Combined Therapy With Narrow-Band Ultraviolet B Phototherapy and Apremilast for the Treatment of Vitiligo
Status:
Completed
Trial end date:
2019-08-05
Target enrollment:
Participant gender:
Summary
Vitiligo is a common acquired disorder of pigmentation affecting 0.5% to 1% of the world
population. Sharply demarcated patches of depigmentation, which can affect all ethnicities,
and can lead to cosmetic disfiguration and psychosocial distress, characterize the disease.
The etiology of vitiligo remains unknown. Various mechanisms have been proposed, such as
autoimmunity, self-destruction, biochemical, genetic, neural, oxidative stress, and an
imbalance of epidermal cytokines leading to inflammation and selective loss of epidermal
melanocytes. Currently, the most popular theory is autoimmunity. Previous studies noted that
around 25-30% of patients have at least one other autoimmune disease, such as autoimmune
thyroid disease, Addison's disease, pernicious anemia, and alopecia areata. Currently, NB-UVB
phototherapy is the most widely used therapeutic option for vitiligo affecting more than
10-20% of the skin surface, as it is generally considered to be a safe initial treatment.
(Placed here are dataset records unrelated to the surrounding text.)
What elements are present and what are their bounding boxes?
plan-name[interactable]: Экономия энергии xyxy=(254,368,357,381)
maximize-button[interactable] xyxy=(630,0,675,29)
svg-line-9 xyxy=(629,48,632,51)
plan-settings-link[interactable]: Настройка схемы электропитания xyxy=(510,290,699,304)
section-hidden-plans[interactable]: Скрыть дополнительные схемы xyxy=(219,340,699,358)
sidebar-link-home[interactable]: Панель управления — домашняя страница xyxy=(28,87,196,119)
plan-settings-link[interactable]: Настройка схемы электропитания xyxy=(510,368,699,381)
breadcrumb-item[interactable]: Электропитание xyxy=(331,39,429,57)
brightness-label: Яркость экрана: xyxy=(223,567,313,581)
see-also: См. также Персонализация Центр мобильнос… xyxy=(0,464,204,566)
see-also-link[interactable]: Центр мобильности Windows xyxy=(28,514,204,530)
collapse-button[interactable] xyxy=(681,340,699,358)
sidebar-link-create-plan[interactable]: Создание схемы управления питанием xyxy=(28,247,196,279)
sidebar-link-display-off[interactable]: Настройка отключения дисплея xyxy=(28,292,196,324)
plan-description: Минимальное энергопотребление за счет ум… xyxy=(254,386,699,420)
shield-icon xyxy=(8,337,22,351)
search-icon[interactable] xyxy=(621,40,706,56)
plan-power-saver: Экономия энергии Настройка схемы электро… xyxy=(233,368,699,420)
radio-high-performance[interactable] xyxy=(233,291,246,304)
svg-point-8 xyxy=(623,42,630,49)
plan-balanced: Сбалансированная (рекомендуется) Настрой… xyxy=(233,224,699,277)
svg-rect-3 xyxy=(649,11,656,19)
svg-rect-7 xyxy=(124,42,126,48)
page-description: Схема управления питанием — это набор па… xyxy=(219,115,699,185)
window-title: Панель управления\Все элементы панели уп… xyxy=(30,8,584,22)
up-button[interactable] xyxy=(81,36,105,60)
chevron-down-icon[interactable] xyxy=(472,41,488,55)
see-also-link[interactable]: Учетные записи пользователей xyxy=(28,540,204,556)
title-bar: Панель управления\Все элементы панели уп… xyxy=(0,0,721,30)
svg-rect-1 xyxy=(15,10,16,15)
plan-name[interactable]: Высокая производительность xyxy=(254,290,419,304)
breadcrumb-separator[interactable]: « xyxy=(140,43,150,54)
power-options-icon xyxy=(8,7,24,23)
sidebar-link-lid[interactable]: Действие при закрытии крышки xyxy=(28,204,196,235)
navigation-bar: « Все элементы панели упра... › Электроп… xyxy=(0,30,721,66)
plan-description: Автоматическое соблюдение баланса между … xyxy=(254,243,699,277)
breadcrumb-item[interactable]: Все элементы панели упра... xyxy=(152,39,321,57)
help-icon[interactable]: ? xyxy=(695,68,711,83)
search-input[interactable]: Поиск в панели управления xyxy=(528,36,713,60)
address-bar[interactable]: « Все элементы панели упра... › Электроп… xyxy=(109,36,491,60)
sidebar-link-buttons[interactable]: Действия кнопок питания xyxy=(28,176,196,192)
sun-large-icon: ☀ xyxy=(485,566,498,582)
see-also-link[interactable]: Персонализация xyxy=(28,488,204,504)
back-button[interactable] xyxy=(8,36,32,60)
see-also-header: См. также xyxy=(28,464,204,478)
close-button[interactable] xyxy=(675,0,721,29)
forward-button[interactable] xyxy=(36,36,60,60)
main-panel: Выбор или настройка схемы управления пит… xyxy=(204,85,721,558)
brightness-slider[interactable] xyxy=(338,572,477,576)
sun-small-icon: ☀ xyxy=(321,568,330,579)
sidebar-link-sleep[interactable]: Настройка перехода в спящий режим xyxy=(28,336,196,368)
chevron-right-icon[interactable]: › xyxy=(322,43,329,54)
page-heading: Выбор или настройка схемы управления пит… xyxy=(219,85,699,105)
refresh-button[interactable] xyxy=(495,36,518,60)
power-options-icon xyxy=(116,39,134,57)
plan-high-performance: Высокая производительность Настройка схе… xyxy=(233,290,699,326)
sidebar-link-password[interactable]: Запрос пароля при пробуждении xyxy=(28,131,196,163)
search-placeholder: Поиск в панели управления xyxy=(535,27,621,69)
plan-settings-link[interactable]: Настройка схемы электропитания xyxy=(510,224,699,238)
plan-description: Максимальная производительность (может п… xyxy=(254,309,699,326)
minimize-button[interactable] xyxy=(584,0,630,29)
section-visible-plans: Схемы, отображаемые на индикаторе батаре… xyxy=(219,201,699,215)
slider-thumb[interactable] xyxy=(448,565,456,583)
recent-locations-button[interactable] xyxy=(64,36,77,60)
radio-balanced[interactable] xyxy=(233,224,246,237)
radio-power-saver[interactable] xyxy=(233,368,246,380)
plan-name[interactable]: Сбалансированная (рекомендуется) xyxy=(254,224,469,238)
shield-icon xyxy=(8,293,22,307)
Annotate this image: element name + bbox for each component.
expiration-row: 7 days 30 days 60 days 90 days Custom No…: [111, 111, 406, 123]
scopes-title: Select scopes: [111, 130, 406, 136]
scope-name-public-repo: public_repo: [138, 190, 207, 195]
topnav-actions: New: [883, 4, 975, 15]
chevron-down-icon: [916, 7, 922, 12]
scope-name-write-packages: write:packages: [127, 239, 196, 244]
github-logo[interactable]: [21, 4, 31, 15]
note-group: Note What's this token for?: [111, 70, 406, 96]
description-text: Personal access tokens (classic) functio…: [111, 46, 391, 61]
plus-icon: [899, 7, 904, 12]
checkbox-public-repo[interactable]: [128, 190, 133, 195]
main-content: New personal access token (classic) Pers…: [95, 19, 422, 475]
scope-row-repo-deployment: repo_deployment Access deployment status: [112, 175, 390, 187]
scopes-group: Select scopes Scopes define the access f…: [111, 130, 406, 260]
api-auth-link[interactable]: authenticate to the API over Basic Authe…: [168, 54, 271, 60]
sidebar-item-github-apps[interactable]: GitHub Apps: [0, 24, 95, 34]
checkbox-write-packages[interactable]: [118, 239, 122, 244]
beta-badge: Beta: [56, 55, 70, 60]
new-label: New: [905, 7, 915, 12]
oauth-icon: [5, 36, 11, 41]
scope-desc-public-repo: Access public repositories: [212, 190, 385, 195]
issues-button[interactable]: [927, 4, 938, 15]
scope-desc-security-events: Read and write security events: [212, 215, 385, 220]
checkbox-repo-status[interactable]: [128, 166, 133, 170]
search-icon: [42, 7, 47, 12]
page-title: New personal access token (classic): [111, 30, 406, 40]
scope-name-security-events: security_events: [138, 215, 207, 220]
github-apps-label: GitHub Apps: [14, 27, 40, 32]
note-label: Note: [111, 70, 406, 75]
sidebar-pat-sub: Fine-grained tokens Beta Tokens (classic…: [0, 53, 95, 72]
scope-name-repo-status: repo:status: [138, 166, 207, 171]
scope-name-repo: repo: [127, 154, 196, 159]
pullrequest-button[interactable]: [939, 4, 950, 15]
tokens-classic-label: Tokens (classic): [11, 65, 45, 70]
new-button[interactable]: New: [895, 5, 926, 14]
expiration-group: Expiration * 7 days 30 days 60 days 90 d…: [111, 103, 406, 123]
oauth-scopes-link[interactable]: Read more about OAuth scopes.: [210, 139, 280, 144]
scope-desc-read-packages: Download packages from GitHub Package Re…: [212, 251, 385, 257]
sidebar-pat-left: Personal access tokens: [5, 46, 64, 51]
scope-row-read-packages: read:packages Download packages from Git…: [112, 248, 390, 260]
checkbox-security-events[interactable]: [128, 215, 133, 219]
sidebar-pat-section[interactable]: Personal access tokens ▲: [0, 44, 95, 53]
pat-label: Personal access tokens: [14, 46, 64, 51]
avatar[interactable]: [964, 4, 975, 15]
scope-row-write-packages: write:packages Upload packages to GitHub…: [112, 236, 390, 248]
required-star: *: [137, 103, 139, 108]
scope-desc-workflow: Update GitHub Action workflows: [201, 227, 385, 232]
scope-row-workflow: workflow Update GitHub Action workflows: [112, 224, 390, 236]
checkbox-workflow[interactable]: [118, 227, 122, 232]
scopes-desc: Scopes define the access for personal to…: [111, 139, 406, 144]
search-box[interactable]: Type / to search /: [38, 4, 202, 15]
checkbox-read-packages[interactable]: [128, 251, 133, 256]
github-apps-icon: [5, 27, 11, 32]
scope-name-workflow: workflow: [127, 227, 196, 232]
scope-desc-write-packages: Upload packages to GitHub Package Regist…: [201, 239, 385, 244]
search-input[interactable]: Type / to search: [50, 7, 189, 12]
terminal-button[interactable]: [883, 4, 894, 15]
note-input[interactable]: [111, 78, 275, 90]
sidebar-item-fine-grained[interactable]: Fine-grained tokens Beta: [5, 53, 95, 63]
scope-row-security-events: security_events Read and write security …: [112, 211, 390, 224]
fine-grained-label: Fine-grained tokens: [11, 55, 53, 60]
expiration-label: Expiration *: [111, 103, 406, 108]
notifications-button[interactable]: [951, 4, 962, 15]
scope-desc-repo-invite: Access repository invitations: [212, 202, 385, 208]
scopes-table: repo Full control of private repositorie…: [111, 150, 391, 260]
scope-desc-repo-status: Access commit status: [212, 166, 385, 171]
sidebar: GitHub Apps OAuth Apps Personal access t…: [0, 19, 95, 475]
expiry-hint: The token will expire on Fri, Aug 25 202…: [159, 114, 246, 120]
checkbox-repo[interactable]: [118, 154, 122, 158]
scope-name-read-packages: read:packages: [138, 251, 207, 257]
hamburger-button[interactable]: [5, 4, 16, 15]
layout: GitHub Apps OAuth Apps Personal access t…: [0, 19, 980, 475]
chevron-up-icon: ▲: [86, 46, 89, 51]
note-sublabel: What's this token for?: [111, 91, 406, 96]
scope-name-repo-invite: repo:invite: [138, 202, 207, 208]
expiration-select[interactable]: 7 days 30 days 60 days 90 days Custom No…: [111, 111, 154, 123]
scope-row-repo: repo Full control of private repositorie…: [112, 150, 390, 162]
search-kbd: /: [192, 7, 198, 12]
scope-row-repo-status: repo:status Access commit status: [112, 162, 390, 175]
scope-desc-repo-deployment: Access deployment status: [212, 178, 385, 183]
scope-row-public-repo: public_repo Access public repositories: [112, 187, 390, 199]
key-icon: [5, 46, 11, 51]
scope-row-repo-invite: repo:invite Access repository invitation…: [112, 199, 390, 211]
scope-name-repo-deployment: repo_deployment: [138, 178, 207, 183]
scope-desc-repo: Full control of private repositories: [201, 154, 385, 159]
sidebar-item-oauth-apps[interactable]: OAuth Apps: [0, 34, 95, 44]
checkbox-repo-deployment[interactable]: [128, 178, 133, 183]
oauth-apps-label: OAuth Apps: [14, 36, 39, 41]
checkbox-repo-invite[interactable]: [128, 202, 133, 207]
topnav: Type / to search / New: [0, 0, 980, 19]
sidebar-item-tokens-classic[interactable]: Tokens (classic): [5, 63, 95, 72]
Potential side effects include phototoxic reaction, thickening of the skin and
koebnerization. NB-UVB is a band of UV radiation with a wavelength of 311-313 nm. UVB induces
mitogenesis and migration in melanocytes mediated by several factors such as IL-1, TNF alpha,
and leukotriene C4. UV radiation produces increased number and activity of melanocytes,
increased melanin density, elongation and branching of dendrites, with increased transfer of
more heavily melanized melanosomes to keratinocytes, seen clinically as increased
pigmentation. Apremilast is an oral small molecule phosphodiesterase-4 (PDE4) inhibitor that
has been shown to regulate inflammatory mediators. Apremilast enters cells by passive
diffusion and, once intracellular, binds PDE4. PDE-4, the dominant phosphodiesterase
expressed in immune cells, degrades cyclic AMP (cAMP) into AMP. PDE4 inhibition thereby
elevates intracellular cAMP, which can down-regulate the inflammatory responses such as
TNF-α, IFN-γ, interleukins (IL) 2, 12 and 23 through mechanisms such as partially inhibiting
expression of inflammatory cytokines and increasing expression of anti-inflammatory mediators
such as IL2 and IL10. The hypothesis is that apremilast will shut down the inflammatory
insult in vitiligo and NB-UVB phototherapy will then be able to regenerate melanocytes and
their activity. By examination of skin biopsies taken pre- and post-therapy, the study team
aims to assess changes in immune and cellular markers in affected skin.